Work to complete >> Below are records; how many of their lines contain "fluxo"? Give the number and no other words.

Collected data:
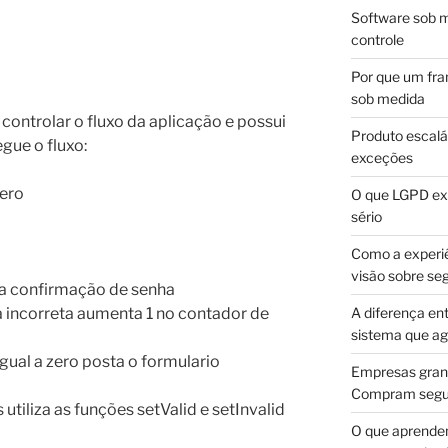
Software sob m
controle
Por que um fra
sob medida
controlar o fluxo da aplicação e possui
Produto escalá
gue o fluxo:
exceções
zero
O que LGPD exi
sério
Como a experi
visão sobre se
 a confirmação de senha
A diferença en
a incorreta aumenta 1 no contador de
sistema que a
gual a zero posta o formulario
Empresas gran
Compram segur
utiliza as funções setValid e setInvalid
O que aprende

Solution >> 2